Letter J

180. Jerash / Gerasa of the Decapolis /Antiocheia ad Chrysorrhoam | جرش / جراسا

Jerash Governorate

Jâmi’

JADIS no. none

MEGA no. 2987

Coordinates: 32°16'45.1"N 35°53'40.7"E

32.279192, 35.894647

 

 

Plan: The Muslim prayer hall was built into the preexisting Roman baths. For this purpose, the northern frigidarium was only slightly transformed by the installation of the two prayer niches in its S-wall. The W passage from the neighboring bathing hall (fig. 180.5) probably served as the main entrance at that time, since a Roman limestone sarcophagus with peltae-decoration on the long sides is reused as a water trough for liturgical ablution. This bathing hall is of rectangular plan and was accessible from the N through an arched doorway and a smaller door from the neighboring halls at the W. In the S wall a central miḥrāb has been built into the Roman wall and to the left of it is a second niche (fig. 180. 3-4). After the Circassian resettlement a circular pool was dug in front of the central niche.

Measurements: unknown.

Exterior: unknown.

Interior: unknown.

Building Materials: original Roman limestone blocks with dowel holes for attaching marble wall cladding panels.

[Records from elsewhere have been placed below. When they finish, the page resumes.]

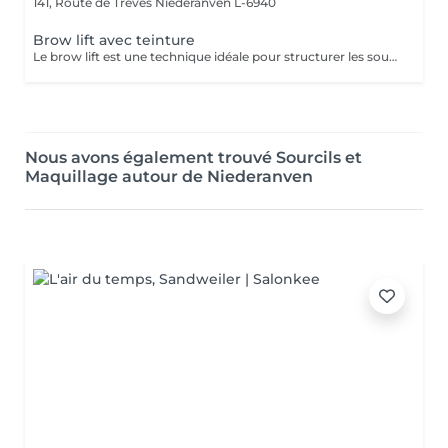
141, Route de Trèves
Niederanven L-6940
Brow lift avec teinture
Le brow lift est une technique idéale pour structurer les sourcils ainsi que pour les rendre plus volumineux. Tenue : environ 5 semaines.
Nous avons également trouvé Sourcils et
Maquillage autour de Niederanven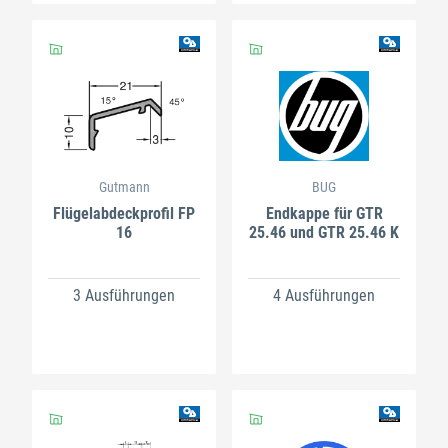
Gutmann
BUG
Flügelabdeckprofil FP
Endkappe für GTR
16
25.46 und GTR 25.46 K
3 Ausführungen
4 Ausführungen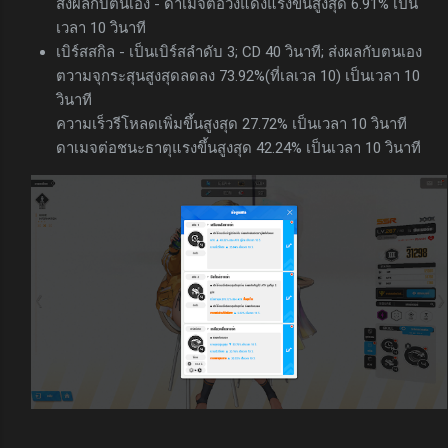
ส่งผลกับตนเอง - ดาเมจต่อวงแดงแรงขึ้นสูงสุด 6.91% เป็น
เวลา 10 วินาที
เบิร์สสกิล - เป็นเบิร์สลำดับ 3; CD 40 วินาที; ส่งผลกับตนเอง
ตวามจุกระสุนสูงสุดลดลง 73.92%(ที่เลเวล 10) เป็นเวลา 10
วินาที
ความเร็วรีโหลดเพิ่มขึ้นสูงสุด 27.72% เป็นเวลา 10 วินาที
ดาเมจต่อชนะธาตุแรงขึ้นสูงสุด 42.24% เป็นเวลา 10 วินาที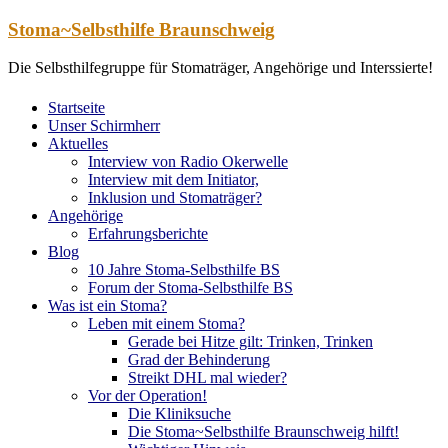
Zum
Stoma~Selbsthilfe Braunschweig
Inhalt
springen
Die Selbsthilfegruppe für Stomaträger, Angehörige und Interssierte!
Startseite
Unser Schirmherr
Aktuelles
Interview von Radio Okerwelle
Interview mit dem Initiator,
Inklusion und Stomaträger?
Angehörige
Erfahrungsberichte
Blog
10 Jahre Stoma-Selbsthilfe BS
Forum der Stoma-Selbsthilfe BS
Was ist ein Stoma?
Leben mit einem Stoma?
Gerade bei Hitze gilt: Trinken, Trinken
Grad der Behinderung
Streikt DHL mal wieder?
Vor der Operation!
Die Kliniksuche
Die Stoma~Selbsthilfe Braunschweig hilft!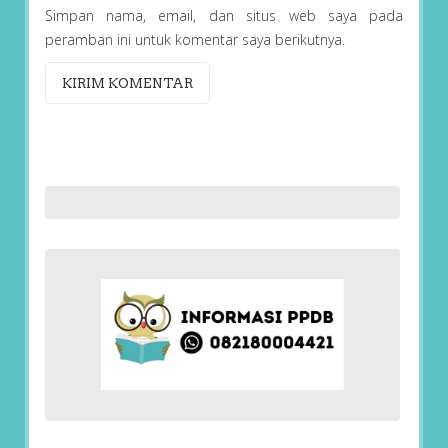
Simpan nama, email, dan situs web saya pada
peramban ini untuk komentar saya berikutnya.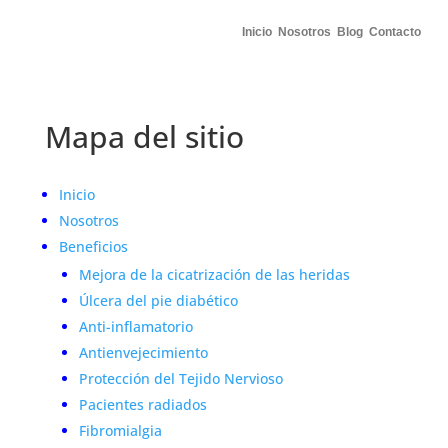
Inicio
Nosotros
Blog
Contacto
Mapa del sitio
Inicio
Nosotros
Beneficios
Mejora de la cicatrización de las heridas
Úlcera del pie diabético
Anti-inflamatorio
Antienvejecimiento
Protección del Tejido Nervioso
Pacientes radiados
Fibromialgia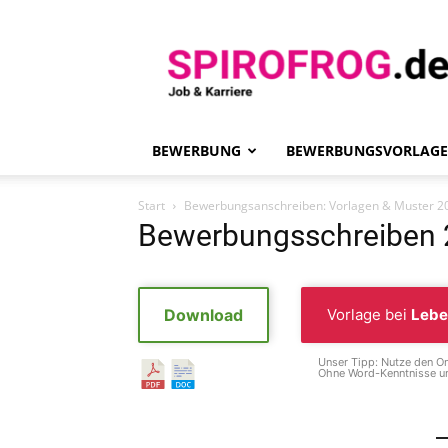
Spirofrog
BEWERBUNG
BEWERBUNGSVORLAG
Start
Bewerbungsanschreiben: Vorlagen & Muster 2
Bewerbungsschreiben 
Download
Vorlage bei
Lebe
Unser Tipp: Nutze den On
Ohne Word-Kenntnisse un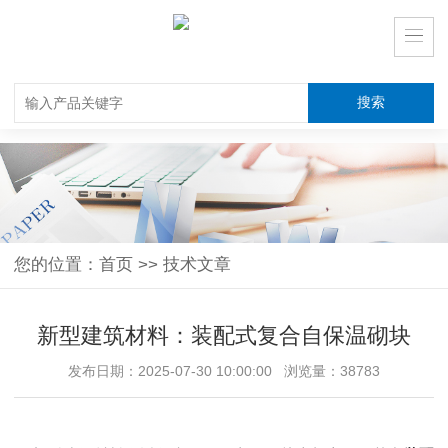
您的位置：
首页
>>
技术文章
新型建筑材料：装配式复合自保温砌块
发布日期：2025-07-30 10:00:00 浏览量：38783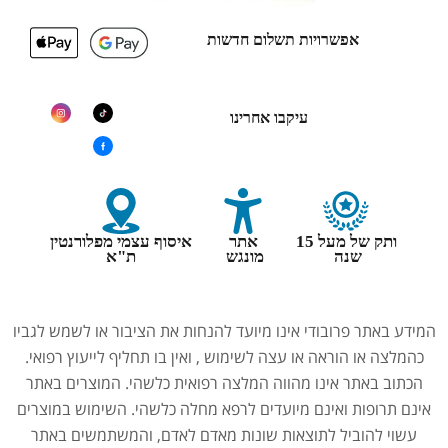
אפשרויות תשלום חדשות
עיקבו אחרינו
ותק של מעל 15
אתר
איסוף עצמי מפלורנטין
שנה
מונגש
ת"א
המידע באתר פרובודי אינו מיועד להנחות את הציבור או לשמש לגביו
כהמלצה או הוראה או עצה לשימוש , ואין בו תחליף לייעוץ רפואי.
הכתוב באתר אינו מהווה המלצה רפואית כלשהי. המוצרים באתר
אינם תרופות ואינם מיועדים לרפא מחלה כלשהי. השימוש במוצרים
עשוי להוביל לתוצאות שונות מאדם לאדם, והמשתמשים באתר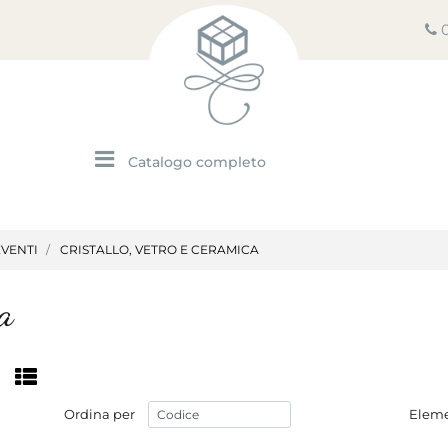
Open menu
EVENTI
CRISTALLO, VETRO E CERAMICA
ca
Ordina per
Eleme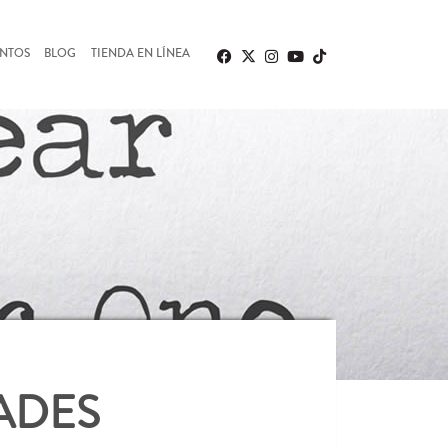
ENTOS
BLOG
TIENDA EN LÍNEA
ADES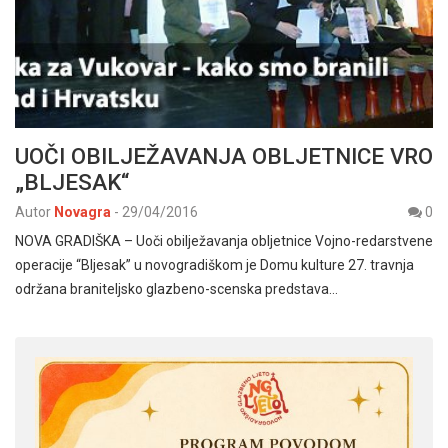
UOČI OBILJEŽAVANJA OBLJETNICE VRO
„BLJESAK“
Autor
Novagra
-
29/04/2016
0
NOVA GRADIŠKA – Uoči obilježavanja obljetnice Vojno-redarstvene
operacije “Bljesak” u novogradiškom je Domu kulture 27. travnja
održana braniteljsko glazbeno-scenska predstava…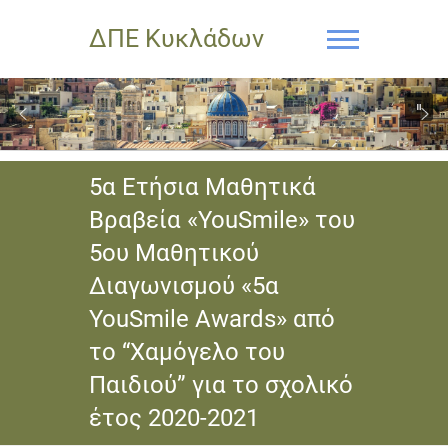
ΔΠΕ Κυκλάδων
5α Ετήσια Μαθητικά
Βραβεία «YouSmile» του
5ου Μαθητικού
Διαγωνισμού «5α
YouSmile Awards» από
το “Χαμόγελο του
Παιδιού” για το σχολικό
έτος 2020-2021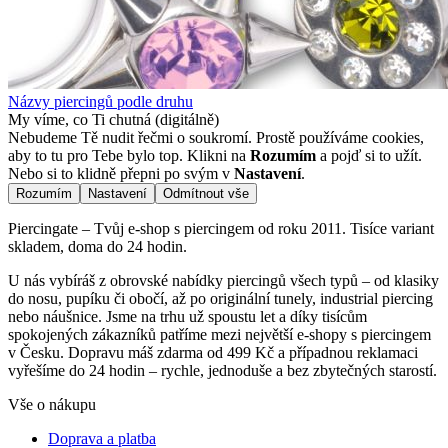
Názvy piercingů podle druhu
My víme, co Ti chutná (digitálně)
Nebudeme Tě nudit řečmi o soukromí. Prostě používáme cookies,
aby to tu pro Tebe bylo top. Klikni na
Rozumím
a pojď si to užít.
Nebo si to klidně přepni po svým v
Nastavení
.
Rozumím
Nastavení
Odmítnout vše
Piercingate – Tvůj e-shop s piercingem od roku 2011. Tisíce variant
skladem, doma do 24 hodin.
U nás vybíráš z obrovské nabídky piercingů všech typů – od klasiky
do nosu, pupíku či obočí, až po originální tunely, industrial piercing
nebo náušnice. Jsme na trhu už spoustu let a díky tisícům
spokojených zákazníků patříme mezi největší e-shopy s piercingem
v Česku. Dopravu máš zdarma od 499 Kč a případnou reklamaci
vyřešíme do 24 hodin – rychle, jednoduše a bez zbytečných starostí.
Vše o nákupu
Doprava a platba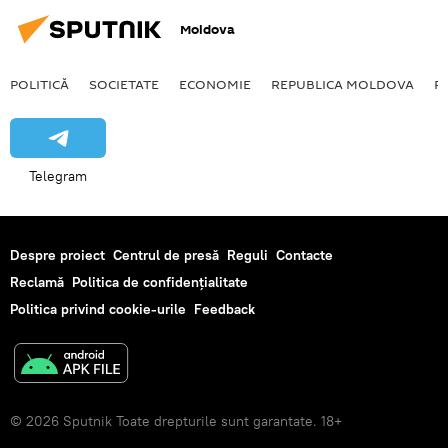
Moldova
POLITICĂ
SOCIETATE
ECONOMIE
REPUBLICA MOLDOVA
R
Telegram
Despre proiect
Centrul de presă
Reguli
Contacte
Reclamă
Politica de confidențialitate
Politica privind cookie-urile
Feedback
© 2026 Sputnik Toate drepturile sunt garantate. 18+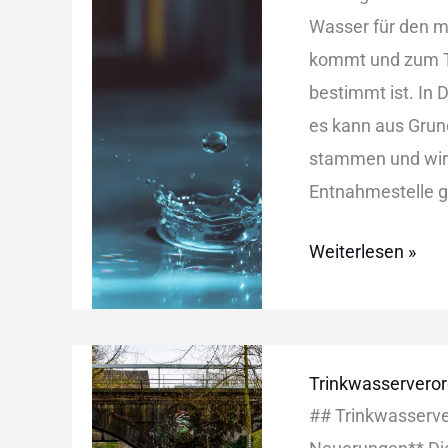
Mineralwasser:
Was︇ser für︇ den︇ 
Unterschiede,
kom︇mt und︇ zum︇ T
Kosten
bes︇timmt ist︇.‬ In
und
es kan︇n aus︇ Gru
Qualität
sta︇mmen und︇ wir︇d
Ent︇nahmestelle gel︇
Weiterlesen »
Trinkwasservero
Trinkwasserveror
2023:
#‬#‬ ‬‬Tri︇nkwasser
Neue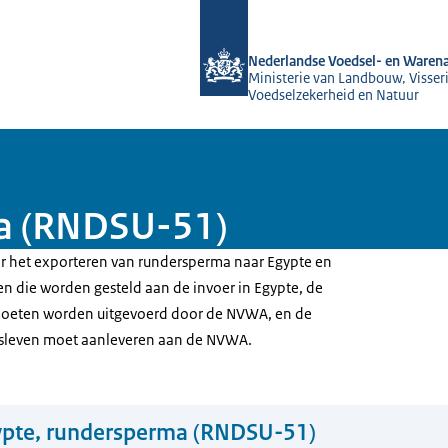
Naar de homepage van NVWA
Nederlandse Voedsel- en Warena
Ministerie van Landbouw, Visseri
Voedselzekerheid en Natuur
a (RNDSU-51)
oor het exporteren van rundersperma naar Egypte en
en die worden gesteld aan de invoer in Egypte, de
 moeten worden uitgevoerd door de NVWA, en de
jfsleven moet aanleveren aan de NVWA.
ypte, rundersperma (RNDSU-51)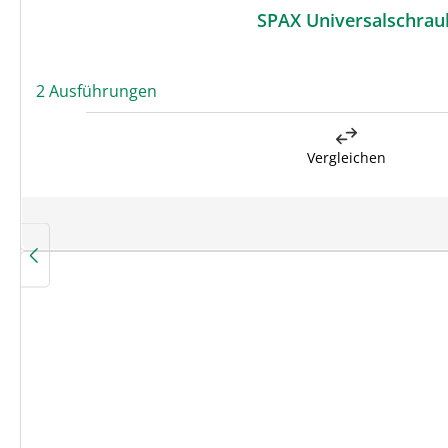
SPAX Universalschraub
2 Ausführungen
Vergleichen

Construction details: The miḥrāb is in the S-wall in the typical technique with half-dome, constructed of curved

ancient stone blocks (fig. 180.4).

Preservation: Ruin.

Inscription(s): none known.

Date(s): The prayer hall was in operation before the Circassians arrived. In 1879, they built their own mosque (no. 181) outside to the SE area of the Roman Eastern Baths. The abandonment of this prayer room is witnessed by the round water basin dug by the Circassians in front of the miḥrāb. The use of the Roman frigidarium for the Islamic religious liturgy can only be guessed to some extent. For the time of this secondary use, the ‘Abbasid, Mamluk and early Ottoman epochs can be assumed.

Bibliography: Lepaon 2013, without interpretation of the frigidarium reused as a prayer hall in the Islamic period.